Job Descriptions Built for Hiring, Performance, and Business Success

The best job description will attract the right people, repel the wrong people, drive alignment and structure in the hiring process, and bring performance objectives in right from the start.

When you hear, "we have a new role to hire for and need to create the job description,” what did you experience?

Did that make you cringe at the thought of creating another generic job description or did you get excited about the possibilities to leverage your writing, format, and creativity to use the most powerful form of attracting someone into the role?

Job descriptions can be viewed as a necessary frustrating task or you can leverage them to the absolute fullest and recognize that they can be the most important part of the entire hiring process. 

What if we can create powerful hiring outcomes by crafting a better job description?

The best job description will attract the right people, repel the wrong people, drive alignment and structure in the hiring process, and bring performance objectives in right from the start.

This drives alignment on what we are hiring for and why. Roles are approved for hiring because the business case is built in. 

In this article, I'll attempt to explain why job descriptions are the most important sharpen the ax strategy. 

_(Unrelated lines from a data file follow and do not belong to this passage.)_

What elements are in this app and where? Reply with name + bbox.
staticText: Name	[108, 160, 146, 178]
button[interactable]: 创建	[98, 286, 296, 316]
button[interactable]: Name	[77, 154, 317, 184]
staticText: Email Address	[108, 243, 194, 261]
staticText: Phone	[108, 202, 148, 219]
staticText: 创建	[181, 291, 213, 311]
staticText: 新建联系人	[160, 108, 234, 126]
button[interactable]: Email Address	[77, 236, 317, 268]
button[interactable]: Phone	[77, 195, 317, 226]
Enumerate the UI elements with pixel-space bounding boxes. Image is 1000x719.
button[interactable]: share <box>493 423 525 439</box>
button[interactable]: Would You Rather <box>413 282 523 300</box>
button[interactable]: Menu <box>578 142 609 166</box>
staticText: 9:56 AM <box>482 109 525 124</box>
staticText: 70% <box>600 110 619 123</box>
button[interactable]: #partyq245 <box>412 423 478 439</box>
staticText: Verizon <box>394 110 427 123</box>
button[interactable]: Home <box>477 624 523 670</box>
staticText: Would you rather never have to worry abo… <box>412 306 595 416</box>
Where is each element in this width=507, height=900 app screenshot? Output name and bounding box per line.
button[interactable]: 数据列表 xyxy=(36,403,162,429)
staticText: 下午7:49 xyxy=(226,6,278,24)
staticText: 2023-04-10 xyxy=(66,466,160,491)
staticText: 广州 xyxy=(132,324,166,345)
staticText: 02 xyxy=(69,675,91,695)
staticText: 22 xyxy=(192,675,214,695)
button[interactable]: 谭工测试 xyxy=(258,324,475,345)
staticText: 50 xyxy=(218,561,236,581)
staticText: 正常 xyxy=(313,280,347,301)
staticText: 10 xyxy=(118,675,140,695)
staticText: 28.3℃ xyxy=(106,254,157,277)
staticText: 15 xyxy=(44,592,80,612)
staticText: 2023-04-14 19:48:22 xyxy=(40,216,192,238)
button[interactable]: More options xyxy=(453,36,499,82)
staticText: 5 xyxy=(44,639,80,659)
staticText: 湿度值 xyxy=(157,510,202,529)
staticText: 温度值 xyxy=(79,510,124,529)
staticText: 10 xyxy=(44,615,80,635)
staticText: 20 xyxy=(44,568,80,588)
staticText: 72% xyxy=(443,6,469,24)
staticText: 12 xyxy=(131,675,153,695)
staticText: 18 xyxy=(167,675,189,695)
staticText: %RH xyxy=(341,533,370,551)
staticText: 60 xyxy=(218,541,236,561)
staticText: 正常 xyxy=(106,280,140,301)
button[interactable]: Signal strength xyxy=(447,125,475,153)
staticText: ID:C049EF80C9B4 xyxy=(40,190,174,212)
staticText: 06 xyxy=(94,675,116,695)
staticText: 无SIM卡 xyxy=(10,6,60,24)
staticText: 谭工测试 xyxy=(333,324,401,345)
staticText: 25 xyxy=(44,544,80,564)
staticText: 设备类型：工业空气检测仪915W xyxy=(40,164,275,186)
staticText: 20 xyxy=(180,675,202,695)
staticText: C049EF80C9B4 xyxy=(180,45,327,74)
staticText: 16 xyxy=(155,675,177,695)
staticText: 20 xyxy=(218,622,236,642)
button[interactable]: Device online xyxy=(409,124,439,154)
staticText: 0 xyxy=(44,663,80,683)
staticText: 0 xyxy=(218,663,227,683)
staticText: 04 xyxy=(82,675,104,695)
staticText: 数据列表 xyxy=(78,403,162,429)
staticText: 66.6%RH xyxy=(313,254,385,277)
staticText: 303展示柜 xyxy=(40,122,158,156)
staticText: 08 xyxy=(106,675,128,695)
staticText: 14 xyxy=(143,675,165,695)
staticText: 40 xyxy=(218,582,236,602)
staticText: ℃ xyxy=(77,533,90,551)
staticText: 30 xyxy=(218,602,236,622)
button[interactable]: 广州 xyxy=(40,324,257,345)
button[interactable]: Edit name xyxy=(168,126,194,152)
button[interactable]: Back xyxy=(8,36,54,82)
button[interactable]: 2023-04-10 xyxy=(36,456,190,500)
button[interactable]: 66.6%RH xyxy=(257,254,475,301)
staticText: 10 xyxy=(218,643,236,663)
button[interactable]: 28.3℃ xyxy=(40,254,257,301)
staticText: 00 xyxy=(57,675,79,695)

Current State Job Descriptions

Too often, job descriptions are a list of requirements, expectations, and a generic list of what the candidate will be doing. Rarely do companies talk about who the candidate will become or what they need to deliver in outcome-driven terms.

We Leave Out the Most Important Details

Provide Transparency

Share as much as you can to attract the right person. There may be fear about putting your weaknesses and threats out there for the world. This might be your most powerful opportunity to attract the right people. 

Is this a brand new role or are you replacing the fifth person to leave the company? If it is a brand new growth position, tell them! You might even want to talk about the previous five people in the role and what they’ve gone onto. Consulting companies love showcasing their alumni.

"Our last five GTM Recruiters are now leading the GTM hiring function in these industries."

"We have no expectation you will stay with us forever. We’d love it if you did, and we also recognize your career path is your own. We’ll give you X, and in return we’d like Y." [See The Alliance for more context.]

Present the Path

Give clarity on exactly what the interview steps are and how much time they’ll spend with you. Let them know who they’ll meet in the interview process. This highlights to candidates that you likely have a structured hiring process. 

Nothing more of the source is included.